## The problem
From the listing below, copy only the lines from the line that contains "Infometry Launches INFOFISCUS" to the line that contains "Analytics (41, 1521)", counting those two lines as part of the copy.

## Available data
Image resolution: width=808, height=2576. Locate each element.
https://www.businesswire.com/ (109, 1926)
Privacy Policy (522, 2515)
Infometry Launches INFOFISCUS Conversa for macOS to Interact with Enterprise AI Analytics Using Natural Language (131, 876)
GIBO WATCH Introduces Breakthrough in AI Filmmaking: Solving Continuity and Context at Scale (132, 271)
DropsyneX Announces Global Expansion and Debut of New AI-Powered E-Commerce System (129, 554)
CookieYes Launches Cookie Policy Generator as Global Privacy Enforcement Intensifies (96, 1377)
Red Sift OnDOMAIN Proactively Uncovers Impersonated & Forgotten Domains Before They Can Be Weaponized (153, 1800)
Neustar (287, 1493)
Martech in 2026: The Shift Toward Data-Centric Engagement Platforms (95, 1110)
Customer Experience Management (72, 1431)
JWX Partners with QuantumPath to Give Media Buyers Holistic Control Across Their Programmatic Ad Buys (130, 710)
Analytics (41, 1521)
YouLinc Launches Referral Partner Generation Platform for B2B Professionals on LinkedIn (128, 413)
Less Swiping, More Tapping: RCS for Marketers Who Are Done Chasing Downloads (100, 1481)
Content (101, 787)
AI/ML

## Answer to the problem
Infometry Launches INFOFISCUS Conversa for macOS to Interact with Enterprise AI Analytics Using Natural Language (131, 876)
GIBO WATCH Introduces Breakthrough in AI Filmmaking: Solving Continuity and Context at Scale (132, 271)
DropsyneX Announces Global Expansion and Debut of New AI-Powered E-Commerce System (129, 554)
CookieYes Launches Cookie Policy Generator as Global Privacy Enforcement Intensifies (96, 1377)
Red Sift OnDOMAIN Proactively Uncovers Impersonated & Forgotten Domains Before They Can Be Weaponized (153, 1800)
Neustar (287, 1493)
Martech in 2026: The Shift Toward Data-Centric Engagement Platforms (95, 1110)
Customer Experience Management (72, 1431)
JWX Partners with QuantumPath to Give Media Buyers Holistic Control Across Their Programmatic Ad Buys (130, 710)
Analytics (41, 1521)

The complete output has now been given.